• Exercise details
Looking at the listing below, retype exactly the lines starting at the one containing "в Новосибирске" and ending at the one containing "исполнение смертные приговоры, сообщает", both included, and nothing else.

• Provided data
....

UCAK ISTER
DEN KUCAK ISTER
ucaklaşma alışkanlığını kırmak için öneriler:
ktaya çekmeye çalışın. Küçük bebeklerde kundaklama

....

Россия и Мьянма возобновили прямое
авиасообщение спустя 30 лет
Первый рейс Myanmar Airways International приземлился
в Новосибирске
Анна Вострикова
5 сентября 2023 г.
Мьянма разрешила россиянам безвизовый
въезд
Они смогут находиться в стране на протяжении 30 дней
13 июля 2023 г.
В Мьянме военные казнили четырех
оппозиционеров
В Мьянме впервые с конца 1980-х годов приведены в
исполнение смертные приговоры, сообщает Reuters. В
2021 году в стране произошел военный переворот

....

• Task answer
в Новосибирске
Анна Вострикова
5 сентября 2023 г.
Мьянма разрешила россиянам безвизовый
въезд
Они смогут находиться в стране на протяжении 30 дней
13 июля 2023 г.
В Мьянме военные казнили четырех
оппозиционеров
В Мьянме впервые с конца 1980-х годов приведены в
исполнение смертные приговоры, сообщает Reuters. В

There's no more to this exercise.